Start of Information given

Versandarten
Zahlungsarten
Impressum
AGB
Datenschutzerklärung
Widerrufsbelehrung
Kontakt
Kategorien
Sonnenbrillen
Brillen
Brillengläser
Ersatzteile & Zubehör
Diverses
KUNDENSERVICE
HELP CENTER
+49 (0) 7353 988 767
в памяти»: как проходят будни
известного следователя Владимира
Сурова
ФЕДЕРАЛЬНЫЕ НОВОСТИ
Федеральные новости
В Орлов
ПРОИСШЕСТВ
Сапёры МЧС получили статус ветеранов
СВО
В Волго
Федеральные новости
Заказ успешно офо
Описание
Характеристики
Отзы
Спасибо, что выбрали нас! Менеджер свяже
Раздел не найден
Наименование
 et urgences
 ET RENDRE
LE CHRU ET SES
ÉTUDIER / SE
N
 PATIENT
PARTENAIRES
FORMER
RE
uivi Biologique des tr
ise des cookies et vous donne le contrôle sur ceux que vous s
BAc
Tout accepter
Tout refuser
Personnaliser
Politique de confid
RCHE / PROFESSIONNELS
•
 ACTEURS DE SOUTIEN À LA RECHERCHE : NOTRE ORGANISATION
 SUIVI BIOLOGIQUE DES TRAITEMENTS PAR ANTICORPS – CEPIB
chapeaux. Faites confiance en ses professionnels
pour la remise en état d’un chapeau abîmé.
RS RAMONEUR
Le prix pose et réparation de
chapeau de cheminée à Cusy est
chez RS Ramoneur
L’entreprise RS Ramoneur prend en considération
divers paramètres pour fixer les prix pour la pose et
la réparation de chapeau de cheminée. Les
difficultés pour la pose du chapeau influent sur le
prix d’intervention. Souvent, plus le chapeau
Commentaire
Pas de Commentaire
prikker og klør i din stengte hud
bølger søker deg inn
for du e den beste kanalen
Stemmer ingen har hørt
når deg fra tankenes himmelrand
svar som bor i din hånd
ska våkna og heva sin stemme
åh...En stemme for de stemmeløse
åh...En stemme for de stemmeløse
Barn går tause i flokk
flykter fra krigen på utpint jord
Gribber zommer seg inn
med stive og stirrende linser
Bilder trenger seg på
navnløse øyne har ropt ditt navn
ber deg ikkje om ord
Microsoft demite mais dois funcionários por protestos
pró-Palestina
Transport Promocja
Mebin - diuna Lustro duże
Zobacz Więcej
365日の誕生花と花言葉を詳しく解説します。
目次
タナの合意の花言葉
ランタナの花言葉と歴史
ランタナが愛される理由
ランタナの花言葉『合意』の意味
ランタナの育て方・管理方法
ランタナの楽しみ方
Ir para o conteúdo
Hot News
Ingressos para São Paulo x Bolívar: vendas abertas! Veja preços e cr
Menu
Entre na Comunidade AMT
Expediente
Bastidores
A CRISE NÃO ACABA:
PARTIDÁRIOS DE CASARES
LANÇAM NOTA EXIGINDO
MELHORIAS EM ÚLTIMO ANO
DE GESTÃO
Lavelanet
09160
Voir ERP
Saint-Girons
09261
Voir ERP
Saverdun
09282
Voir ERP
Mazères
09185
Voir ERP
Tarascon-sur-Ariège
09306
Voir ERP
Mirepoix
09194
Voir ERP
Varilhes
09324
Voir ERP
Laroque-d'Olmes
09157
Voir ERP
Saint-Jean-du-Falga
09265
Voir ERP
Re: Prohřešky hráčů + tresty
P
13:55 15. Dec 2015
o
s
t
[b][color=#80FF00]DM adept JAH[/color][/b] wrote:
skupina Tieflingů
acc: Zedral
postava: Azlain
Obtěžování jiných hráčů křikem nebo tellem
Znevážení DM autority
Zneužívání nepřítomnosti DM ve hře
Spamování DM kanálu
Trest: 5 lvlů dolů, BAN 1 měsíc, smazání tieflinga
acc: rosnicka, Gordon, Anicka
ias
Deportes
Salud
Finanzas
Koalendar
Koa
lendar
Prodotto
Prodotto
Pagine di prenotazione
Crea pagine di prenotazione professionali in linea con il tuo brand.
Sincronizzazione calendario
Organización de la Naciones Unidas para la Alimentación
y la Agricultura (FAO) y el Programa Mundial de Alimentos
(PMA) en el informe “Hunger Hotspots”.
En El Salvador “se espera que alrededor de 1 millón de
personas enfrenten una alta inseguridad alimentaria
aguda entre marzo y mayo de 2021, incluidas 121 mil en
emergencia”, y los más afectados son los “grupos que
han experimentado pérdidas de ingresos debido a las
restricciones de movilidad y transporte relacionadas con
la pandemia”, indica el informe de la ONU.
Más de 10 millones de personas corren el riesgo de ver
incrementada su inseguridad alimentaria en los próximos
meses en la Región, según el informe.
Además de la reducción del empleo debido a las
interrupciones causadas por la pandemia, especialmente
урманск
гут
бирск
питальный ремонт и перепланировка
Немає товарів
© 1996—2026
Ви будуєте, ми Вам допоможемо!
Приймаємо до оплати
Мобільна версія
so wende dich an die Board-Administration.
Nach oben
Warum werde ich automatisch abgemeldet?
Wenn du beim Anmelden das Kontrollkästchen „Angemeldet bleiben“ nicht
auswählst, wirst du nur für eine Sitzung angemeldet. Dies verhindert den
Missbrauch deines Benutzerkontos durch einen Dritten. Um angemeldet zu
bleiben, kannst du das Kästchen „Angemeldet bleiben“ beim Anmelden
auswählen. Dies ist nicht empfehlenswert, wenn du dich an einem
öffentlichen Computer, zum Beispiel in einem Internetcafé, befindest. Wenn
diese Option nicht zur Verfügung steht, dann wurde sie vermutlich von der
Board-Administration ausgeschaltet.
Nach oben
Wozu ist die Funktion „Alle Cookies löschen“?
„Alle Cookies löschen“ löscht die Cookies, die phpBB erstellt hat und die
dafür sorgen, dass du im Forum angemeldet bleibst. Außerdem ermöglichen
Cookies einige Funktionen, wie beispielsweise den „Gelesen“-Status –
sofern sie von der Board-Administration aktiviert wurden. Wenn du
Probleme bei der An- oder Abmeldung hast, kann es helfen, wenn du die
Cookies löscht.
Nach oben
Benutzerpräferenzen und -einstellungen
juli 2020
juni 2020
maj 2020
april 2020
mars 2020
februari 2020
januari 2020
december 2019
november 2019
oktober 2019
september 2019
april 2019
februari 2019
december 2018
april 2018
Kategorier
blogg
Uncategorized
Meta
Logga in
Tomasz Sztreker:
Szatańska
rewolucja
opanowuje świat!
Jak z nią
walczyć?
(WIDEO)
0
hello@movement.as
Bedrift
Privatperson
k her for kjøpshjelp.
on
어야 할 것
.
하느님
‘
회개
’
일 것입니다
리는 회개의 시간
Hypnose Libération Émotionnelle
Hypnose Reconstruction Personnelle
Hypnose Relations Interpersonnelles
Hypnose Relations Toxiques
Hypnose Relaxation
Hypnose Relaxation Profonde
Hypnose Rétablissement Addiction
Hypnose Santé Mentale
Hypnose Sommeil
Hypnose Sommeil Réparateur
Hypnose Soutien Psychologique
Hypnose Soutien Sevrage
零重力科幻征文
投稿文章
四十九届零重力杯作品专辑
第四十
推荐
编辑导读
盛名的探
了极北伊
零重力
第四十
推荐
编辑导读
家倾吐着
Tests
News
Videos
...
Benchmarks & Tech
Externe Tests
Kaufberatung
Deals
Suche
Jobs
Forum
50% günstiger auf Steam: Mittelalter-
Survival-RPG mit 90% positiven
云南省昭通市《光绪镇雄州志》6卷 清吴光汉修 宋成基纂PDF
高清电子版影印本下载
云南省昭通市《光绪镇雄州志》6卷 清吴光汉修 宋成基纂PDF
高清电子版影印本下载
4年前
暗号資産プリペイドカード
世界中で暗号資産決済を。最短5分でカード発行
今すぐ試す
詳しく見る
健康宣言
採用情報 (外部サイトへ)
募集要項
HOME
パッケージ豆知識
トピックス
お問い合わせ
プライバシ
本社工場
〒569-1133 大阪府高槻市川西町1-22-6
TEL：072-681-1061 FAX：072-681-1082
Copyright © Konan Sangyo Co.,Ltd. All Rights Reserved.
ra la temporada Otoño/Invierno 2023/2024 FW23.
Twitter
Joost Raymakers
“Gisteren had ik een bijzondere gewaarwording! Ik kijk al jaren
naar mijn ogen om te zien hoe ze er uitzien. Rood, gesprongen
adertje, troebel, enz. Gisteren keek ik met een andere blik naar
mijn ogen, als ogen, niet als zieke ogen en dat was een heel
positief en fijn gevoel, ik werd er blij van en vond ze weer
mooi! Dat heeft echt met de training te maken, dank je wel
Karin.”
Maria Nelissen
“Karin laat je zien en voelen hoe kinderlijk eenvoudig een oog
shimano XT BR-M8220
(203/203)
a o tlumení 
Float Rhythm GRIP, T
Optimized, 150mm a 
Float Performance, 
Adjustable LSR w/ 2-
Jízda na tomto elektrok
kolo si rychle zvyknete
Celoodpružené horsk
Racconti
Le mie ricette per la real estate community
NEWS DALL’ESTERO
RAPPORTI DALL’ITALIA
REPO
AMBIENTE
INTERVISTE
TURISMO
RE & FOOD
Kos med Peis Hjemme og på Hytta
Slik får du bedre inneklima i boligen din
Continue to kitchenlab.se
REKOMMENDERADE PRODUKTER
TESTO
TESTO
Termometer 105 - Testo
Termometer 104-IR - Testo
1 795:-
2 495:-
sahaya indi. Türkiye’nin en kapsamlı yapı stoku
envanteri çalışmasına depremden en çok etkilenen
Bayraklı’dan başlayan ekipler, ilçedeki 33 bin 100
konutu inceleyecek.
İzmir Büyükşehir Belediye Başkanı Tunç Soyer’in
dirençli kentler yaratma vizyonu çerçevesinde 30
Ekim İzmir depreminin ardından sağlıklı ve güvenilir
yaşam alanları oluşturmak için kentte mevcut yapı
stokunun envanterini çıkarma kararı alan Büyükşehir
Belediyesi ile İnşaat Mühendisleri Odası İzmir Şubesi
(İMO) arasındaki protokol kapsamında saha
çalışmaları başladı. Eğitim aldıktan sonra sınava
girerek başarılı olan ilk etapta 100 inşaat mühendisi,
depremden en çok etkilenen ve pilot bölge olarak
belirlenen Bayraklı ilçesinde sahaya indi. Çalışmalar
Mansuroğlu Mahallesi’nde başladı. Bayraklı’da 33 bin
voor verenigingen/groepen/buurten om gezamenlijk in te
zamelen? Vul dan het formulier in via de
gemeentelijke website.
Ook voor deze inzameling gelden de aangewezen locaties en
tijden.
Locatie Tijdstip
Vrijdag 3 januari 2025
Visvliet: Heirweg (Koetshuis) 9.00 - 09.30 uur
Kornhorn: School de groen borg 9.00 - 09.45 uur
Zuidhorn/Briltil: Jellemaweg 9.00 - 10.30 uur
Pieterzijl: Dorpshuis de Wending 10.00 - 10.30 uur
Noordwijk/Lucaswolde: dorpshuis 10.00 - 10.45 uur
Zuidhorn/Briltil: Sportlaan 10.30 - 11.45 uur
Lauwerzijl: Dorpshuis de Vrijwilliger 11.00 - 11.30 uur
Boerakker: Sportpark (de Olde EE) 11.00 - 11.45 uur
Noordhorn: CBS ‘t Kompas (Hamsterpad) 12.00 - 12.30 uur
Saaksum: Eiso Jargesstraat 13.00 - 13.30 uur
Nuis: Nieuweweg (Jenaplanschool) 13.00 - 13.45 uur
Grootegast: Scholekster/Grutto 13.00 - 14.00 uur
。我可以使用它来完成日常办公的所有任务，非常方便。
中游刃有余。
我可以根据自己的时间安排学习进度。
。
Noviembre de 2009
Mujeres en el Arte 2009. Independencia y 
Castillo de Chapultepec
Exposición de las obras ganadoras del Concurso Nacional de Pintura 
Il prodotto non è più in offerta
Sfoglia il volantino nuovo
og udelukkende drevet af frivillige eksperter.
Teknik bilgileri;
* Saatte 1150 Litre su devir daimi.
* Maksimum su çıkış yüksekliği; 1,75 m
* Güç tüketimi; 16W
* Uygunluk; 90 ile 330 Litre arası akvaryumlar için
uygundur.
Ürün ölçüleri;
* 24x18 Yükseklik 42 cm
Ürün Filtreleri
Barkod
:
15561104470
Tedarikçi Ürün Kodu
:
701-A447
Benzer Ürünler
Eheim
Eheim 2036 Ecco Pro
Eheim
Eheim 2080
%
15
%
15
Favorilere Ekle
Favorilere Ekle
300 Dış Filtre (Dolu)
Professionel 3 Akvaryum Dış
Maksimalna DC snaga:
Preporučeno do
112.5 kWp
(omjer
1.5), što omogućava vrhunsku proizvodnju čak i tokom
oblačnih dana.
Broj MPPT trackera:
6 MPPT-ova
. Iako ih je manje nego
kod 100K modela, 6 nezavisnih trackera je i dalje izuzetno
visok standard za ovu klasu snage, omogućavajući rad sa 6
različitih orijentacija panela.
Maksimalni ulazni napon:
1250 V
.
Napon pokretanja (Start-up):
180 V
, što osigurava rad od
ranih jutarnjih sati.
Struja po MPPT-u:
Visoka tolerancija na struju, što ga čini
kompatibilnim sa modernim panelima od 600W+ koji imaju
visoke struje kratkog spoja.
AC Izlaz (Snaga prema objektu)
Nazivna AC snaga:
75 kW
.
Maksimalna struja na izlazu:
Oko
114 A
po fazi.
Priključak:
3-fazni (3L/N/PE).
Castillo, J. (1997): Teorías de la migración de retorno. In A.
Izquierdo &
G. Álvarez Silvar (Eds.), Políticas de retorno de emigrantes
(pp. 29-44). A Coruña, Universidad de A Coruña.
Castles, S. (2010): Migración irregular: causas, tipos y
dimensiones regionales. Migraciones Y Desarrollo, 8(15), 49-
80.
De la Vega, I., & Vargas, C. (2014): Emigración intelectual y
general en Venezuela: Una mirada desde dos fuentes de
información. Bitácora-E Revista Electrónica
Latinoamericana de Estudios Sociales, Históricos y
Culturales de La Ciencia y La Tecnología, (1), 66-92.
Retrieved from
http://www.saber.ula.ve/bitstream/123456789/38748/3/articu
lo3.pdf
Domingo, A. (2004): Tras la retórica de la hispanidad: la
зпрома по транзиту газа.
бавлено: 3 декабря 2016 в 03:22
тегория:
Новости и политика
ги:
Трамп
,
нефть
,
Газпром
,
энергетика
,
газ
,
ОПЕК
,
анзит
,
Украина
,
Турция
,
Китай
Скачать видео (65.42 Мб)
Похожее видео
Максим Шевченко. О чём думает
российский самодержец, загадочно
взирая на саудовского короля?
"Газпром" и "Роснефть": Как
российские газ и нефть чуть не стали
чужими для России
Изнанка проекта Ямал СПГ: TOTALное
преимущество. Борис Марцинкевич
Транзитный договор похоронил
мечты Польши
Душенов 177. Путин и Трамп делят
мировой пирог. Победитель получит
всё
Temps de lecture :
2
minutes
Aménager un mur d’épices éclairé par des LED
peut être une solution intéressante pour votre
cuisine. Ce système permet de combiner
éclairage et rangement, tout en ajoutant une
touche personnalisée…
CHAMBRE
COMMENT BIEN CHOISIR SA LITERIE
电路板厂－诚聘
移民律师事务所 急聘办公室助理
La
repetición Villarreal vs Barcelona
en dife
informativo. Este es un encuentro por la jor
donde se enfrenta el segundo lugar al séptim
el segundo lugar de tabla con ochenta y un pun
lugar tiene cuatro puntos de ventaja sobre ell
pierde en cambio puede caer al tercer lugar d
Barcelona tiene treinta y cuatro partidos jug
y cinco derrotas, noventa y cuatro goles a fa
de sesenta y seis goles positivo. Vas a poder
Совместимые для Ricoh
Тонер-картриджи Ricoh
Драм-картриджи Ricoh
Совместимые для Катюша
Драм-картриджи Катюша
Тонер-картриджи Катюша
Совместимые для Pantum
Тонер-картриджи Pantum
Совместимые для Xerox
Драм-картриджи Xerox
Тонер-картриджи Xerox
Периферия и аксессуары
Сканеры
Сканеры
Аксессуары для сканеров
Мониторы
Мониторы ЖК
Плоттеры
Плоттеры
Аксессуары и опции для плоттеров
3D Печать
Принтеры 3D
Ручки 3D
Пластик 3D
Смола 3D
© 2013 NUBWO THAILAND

End of Information given

- **Task to complete**: Only the lines from the one containing "Скачать видео (65.42 Мб)" through the one containing "informativo. Este es un encuentro por la jor" are to be retyped, both boundary lines included, with no other material.

- **Your solution**:
Скачать видео (65.42 Мб)
Похожее видео
Максим Шевченко. О чём думает
российский самодержец, загадочно
взирая на саудовского короля?
"Газпром" и "Роснефть": Как
российские газ и нефть чуть не стали
чужими для России
Изнанка проекта Ямал СПГ: TOTALное
преимущество. Борис Марцинкевич
Транзитный договор похоронил
мечты Польши
Душенов 177. Путин и Трамп делят
мировой пирог. Победитель получит
всё
Temps de lecture :
2
minutes
Aménager un mur d’épices éclairé par des LED
peut être une solution intéressante pour votre
cuisine. Ce système permet de combiner
éclairage et rangement, tout en ajoutant une
touche personnalisée…
CHAMBRE
COMMENT BIEN CHOISIR SA LITERIE
电路板厂－诚聘
移民律师事务所 急聘办公室助理
La
repetición Villarreal vs Barcelona
en dife
informativo. Este es un encuentro por la jor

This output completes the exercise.